Bias and "the Appearance of Bias"
Still wondering why the mainstream media are having difficulty adapting to the social media world? Check out a thoroughly confused column from the Washington Post ombudsman Andrew Alexander, in the wake of the Post's precipitous decision to fire a columnist because his political views became known.
On the one hand, Alexander says, the solution to any confusion about reporters who also write opinion pieces, or write opinionated blogs is to be "completely transparent about what people do . . . and completely transparent about where people stand."
On the other hand, those in traditional reporting positions should remain "nonpartisan, unbiased and free from slant in their presentation in the paper and in any other public forum. There should be no appearance of conflict."

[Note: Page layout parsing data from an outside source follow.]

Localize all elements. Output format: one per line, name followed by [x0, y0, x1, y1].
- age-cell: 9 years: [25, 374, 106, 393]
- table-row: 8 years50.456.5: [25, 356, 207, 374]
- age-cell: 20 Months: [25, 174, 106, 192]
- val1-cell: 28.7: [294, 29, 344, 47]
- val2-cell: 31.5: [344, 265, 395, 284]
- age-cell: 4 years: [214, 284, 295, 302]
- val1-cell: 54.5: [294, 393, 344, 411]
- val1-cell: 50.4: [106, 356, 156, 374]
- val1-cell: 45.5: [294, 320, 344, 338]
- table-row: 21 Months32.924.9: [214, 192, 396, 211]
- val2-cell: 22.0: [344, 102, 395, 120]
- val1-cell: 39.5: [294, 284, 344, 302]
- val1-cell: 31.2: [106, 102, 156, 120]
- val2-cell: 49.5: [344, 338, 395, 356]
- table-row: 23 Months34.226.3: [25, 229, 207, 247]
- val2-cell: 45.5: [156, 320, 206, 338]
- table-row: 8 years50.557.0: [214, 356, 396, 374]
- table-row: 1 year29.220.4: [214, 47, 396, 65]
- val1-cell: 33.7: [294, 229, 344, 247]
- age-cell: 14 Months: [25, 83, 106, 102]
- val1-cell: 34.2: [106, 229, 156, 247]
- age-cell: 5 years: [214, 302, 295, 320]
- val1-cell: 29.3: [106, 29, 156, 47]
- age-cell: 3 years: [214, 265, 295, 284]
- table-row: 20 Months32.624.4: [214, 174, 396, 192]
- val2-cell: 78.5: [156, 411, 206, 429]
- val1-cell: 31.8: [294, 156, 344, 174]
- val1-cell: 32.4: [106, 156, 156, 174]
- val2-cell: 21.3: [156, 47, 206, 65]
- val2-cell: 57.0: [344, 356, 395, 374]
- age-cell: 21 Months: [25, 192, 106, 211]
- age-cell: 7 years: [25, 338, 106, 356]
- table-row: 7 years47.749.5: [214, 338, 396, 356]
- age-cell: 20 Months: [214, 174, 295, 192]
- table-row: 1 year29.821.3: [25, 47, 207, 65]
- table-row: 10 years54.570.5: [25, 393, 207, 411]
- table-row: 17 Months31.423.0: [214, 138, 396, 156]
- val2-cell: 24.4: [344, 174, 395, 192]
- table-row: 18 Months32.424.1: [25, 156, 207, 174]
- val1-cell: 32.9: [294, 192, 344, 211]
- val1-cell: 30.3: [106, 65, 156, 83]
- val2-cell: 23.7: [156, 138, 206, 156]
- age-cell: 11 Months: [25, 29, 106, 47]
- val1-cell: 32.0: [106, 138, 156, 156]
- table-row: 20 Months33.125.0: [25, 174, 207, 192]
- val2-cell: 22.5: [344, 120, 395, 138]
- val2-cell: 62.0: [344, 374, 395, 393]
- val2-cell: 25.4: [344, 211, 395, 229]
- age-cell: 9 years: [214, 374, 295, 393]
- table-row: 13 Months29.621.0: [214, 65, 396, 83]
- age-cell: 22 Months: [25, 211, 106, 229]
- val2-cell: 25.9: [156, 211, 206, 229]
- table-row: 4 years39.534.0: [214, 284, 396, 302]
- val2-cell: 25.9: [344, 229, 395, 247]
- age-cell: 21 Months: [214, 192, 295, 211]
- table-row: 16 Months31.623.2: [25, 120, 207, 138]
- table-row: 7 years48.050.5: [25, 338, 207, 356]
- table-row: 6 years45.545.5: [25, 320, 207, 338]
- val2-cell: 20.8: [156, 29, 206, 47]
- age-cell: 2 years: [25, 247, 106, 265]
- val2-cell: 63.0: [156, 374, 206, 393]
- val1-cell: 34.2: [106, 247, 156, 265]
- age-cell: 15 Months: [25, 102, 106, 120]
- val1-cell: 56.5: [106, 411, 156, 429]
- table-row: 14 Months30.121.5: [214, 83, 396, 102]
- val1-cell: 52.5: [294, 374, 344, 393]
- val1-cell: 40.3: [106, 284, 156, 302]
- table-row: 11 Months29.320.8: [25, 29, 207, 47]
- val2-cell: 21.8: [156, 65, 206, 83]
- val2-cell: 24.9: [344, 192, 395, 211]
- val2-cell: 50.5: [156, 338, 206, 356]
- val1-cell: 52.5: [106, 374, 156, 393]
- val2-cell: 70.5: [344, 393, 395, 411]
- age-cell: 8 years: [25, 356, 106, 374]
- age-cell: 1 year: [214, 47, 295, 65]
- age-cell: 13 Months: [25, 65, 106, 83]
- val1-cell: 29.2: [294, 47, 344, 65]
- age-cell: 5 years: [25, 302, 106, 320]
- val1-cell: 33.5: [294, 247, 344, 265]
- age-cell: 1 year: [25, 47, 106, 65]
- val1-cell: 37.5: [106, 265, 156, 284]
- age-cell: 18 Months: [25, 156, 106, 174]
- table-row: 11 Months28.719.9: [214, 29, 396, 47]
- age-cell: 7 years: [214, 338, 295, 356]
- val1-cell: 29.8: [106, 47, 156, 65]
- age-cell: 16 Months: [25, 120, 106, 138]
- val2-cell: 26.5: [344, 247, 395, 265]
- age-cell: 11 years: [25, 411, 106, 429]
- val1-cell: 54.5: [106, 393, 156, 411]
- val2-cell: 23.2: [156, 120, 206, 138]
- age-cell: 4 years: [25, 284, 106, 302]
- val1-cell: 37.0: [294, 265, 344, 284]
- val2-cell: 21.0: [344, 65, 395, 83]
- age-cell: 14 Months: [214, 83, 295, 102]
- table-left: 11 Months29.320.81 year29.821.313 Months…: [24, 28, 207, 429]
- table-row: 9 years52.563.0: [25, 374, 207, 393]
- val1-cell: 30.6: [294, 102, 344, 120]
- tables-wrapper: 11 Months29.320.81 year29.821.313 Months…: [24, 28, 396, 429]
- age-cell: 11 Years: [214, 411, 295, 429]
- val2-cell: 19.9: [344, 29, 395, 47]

Am I the only one who thinks that those two statements are contradictory? In the first, Alexander is advocating complete transparency, a principle I support (though I'm not sure how practice complete transparency is. In the second, however, he is arguing for complete opacity: under no circumstances should readers know the political views of people in "traditional reporting positions."
Unless those people have no political views--something that's virtually inconceivable--that surely requires hiding those views from readers? Surely any attempt to eliminate the "appearance of conflict" must necessarily involve either concealing the real views of reporters or pretending they don't have any? That's the very opposite of transparency.
Perhaps it's time for the Post and other mainstream media outlets to start treating readers like adults--rather than patronizing them, as the headline to this column does--and to acknowledge that reporters have political views just like everyone else. Preventing a reporter from attending an environmental rally, for example, doesn't make that reporter any less committed to the cause of environmentalism; it merely obfuscates the truth.
Let's be transparent about that--and then judge the quality of a reporter's work on its merits, rather than on how well he or she conceals his true beliefs.